Un estudio preclínico identifica en la globulina fijadora de corticosteroides una posible terapia natural capaz de frenar la inflamación y reducir de forma significativa la mortalidad asociada al shock séptico
Una proteína presente de manera natural en el organismo humano podría convertirse en una nueva herramienta frente a la sepsis, una de las principales causas de muerte en el mundo. Un estudio preclínico ha demostrado que restaurar sus niveles disminuye de forma significativa la inflamación y la mortalidad, lo que abre la puerta a que pueda tratarse del primer antiinflamatorio natural nuevo descubierto en las últimas siete décadas.
La investigación, publicada en Endocrinology, ha sido desarrollada por la Universidad de Adelaida y la Red Sanitaria Local de Adelaida Central. Los investigadores comprobaron que recuperar los niveles reducidos de la proteína globulina fijadora de corticosteroides (CBG) permitió reducir la mortalidad relativa en más de un 70 % en un modelo animal con shock séptico.
“Los resultados de nuestro estudio preclínico fueron notables y demuestran que nuestra terapia tiene el potencial de reducir significativamente las muertes relacionadas con la sepsis”, afirmó el autor principal, el Dr. Stewart Ramsay, investigador de la Facultad de Medicina de la Universidad de Adelaida. “Se trata de un gran paso adelante en la búsqueda de un nuevo tratamiento para la sepsis y, en particular, para el shock séptico, que representa más del 20 % de todas las muertes a nivel mundial”, añadió.
La CBG es una proteína sintetizada en el hígado cuya función conocida es transportar el cortisol, la hormona del estrés, a través del sistema sanguíneo hacia distintos tejidos del organismo.
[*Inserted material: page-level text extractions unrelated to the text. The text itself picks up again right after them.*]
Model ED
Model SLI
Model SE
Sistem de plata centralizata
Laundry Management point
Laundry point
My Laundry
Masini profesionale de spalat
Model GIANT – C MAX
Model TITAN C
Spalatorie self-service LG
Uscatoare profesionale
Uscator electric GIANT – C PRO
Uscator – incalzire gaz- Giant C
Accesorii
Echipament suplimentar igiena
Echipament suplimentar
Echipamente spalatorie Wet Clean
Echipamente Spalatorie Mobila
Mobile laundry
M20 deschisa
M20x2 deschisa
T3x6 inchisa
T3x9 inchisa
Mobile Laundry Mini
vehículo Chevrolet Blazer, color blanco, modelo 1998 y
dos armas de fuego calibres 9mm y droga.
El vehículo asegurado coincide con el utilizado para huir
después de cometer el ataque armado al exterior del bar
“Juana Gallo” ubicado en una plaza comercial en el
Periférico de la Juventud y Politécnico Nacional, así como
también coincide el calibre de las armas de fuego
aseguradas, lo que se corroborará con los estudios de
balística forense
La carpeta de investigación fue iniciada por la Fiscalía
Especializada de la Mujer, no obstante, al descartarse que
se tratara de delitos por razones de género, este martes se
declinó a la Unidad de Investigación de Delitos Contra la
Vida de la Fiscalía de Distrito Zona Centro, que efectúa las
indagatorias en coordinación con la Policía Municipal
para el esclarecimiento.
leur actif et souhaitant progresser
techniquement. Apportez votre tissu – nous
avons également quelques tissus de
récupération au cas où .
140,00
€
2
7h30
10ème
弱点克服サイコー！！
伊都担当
El grupo de investigación de Adelaida lleva 13 años estudiando esta proteína y ha observado que su deficiencia se relaciona con una mayor gravedad en enfermedades críticas y con un aumento de hasta tres veces en el riesgo de muerte en pacientes ingresados en cuidados intensivos con shock séptico en el Royal Adelaide Hospital.
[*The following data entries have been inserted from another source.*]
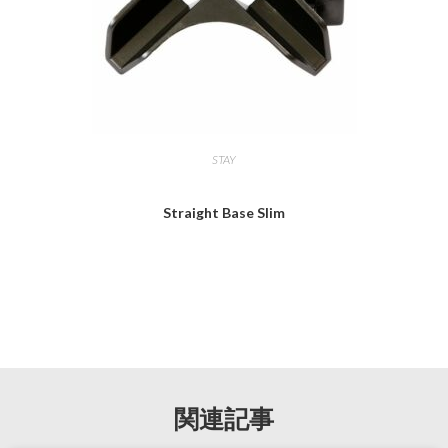
STAY
Straight Base Slim
関連記事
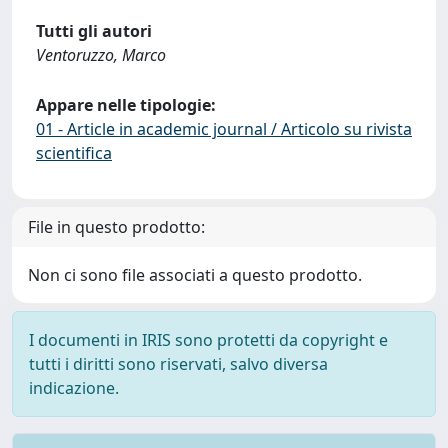
Tutti gli autori
Ventoruzzo, Marco
Appare nelle tipologie:
01 - Article in academic journal / Articolo su rivista
scientifica
File in questo prodotto:
Non ci sono file associati a questo prodotto.
I documenti in IRIS sono protetti da copyright e
tutti i diritti sono riservati, salvo diversa
indicazione.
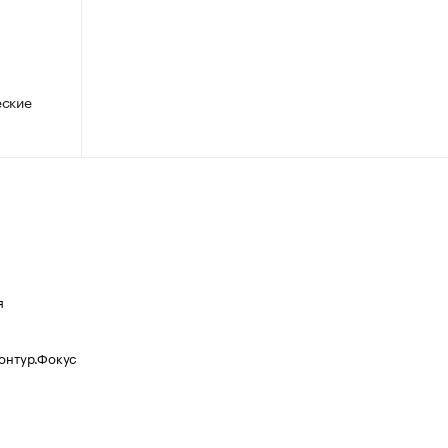
еские
я
Контур.Фокус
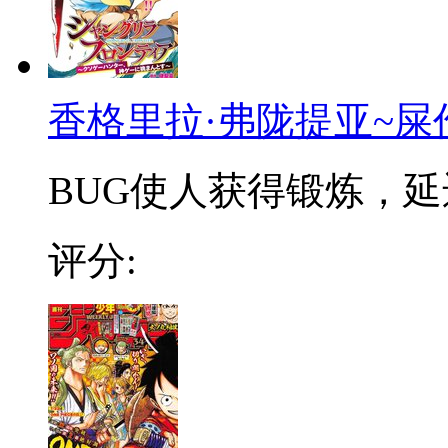
香格里拉·弗陇提亚~屎
BUG使人获得锻炼，延迟
评分:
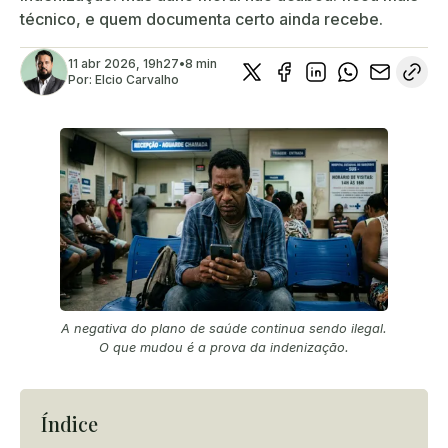
técnico, e quem documenta certo ainda recebe.
11 abr 2026, 19h27
•
8 min
Por:
Elcio Carvalho
A negativa do plano de saúde continua sendo ilegal.
O que mudou é a prova da indenização.
Índice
“En nuestro estudio preclínico más reciente, observamos una notable protección frente a la progresión de la sepsis, con una reducción significativa de la hipotensión y el daño orgánico”, afirmó el profesor asociado Richard Young, investigador sénior de la Universidad de Adelaida y del Instituto de Investigación Médica y Sanitaria de Australia Meridional (SAHMRI).
“Esto sugiere que el CBG está desencadenando una respuesta antiinflamatoria ajena a la función conocida de la proteína en el organismo, lo que refuerza nuestra opinión de que podría tratarse del primer antiinflamatorio natural nuevo descubierto en más de medio siglo”, subrayó.
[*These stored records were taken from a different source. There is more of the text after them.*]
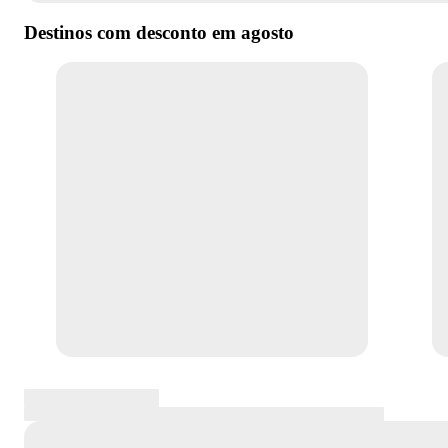
Destinos com desconto em
agosto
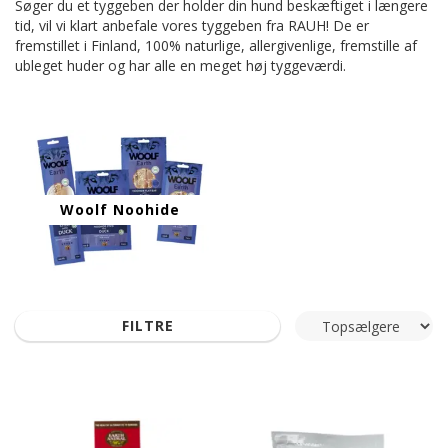
Søger du et tyggeben der holder din hund beskæftiget i længere
tid, vil vi klart anbefale vores tyggeben fra RAUH! De er
fremstillet i Finland, 100% naturlige, allergivenlige, fremstille af
ubleget huder og har alle en meget høj tyggeværdi.
Woolf Noohide
FILTRE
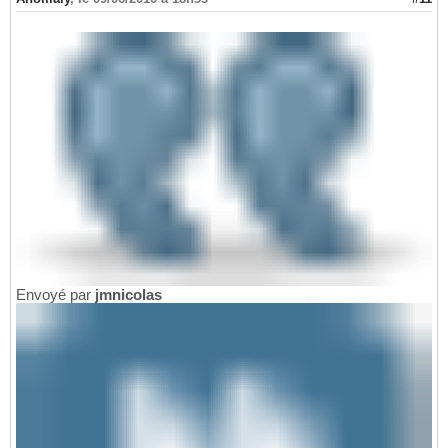
Envoyé par
jmnicolas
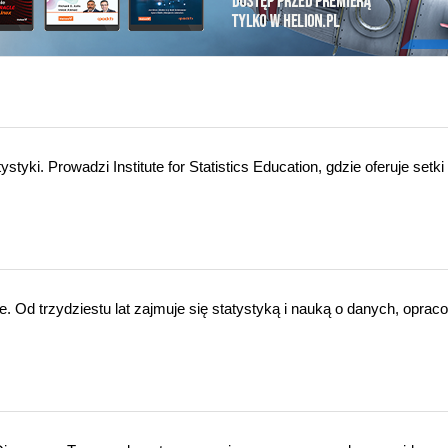
tyki. Prowadzi Institute for Statistics Education, gdzie oferuje setki
 Od trzydziestu lat zajmuje się statystyką i nauką o danych, oprac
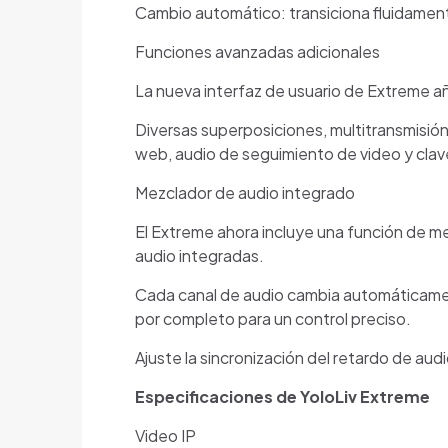
Cambio automático: transiciona fluidament
Funciones avanzadas adicionales
La nueva interfaz de usuario de Extreme 
Diversas superposiciones, multitransmisión 
web, audio de seguimiento de video y clav
Mezclador de audio integrado
El Extreme ahora incluye una función de me
audio integradas.
Cada canal de audio cambia automáticamente 
por completo para un control preciso.
Ajuste la sincronización del retardo de aud
Especificaciones de YoloLiv Extreme
Video IP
La sepsis es una alteración potencialmente mortal que aparece cuando el sistema inmunitario responde de forma descontrolada ante una infección. En sus formas más graves puede derivar en shock séptico, con una caída brusca de la presión arterial y fallo multiorgánico.
La Organización Mundial de la Salud considera la sepsis una prioridad sanitaria global, y los investigadores prevén que su incidencia aumente en paralelo al desarrollo de cirugías invasivas, dispositivos implantables y tratamientos inmunosupresores. “El shock séptico requiere urgentemente nuevos tratamientos. A pesar de la elevada tasa de mortalidad, no se han introducido nuevas terapias para el shock séptico en la práctica clínica desde hace décadas y los tratamientos de los que disponemos tienen un éxito limitado”, indicó el profesor David Torpy, catedrático de Medicina en la Universidad de Adelaida y jefe de la Unidad de Endocrinología y Metabolismo del Royal Adelaide Hospital. “Esta terapia natural tiene el potencial de salvar vidas en pacientes con sepsis y shock séptico, con una toxicidad mínima”, añadió.
El equipo trabaja ahora junto a la Dra. Jessica Lee, directora de comercialización del proyecto en AusHealth, en la producción de CBG para iniciar los primeros ensayos clínicos en humanos. “Tenemos la esperanza de que esta terapia natural tenga beneficios que vayan más allá de la sepsis, para pacientes con quemaduras graves y otras afecciones en las que el CBG se encuentra muy mermado”, concluyó el Dr. Ramsay.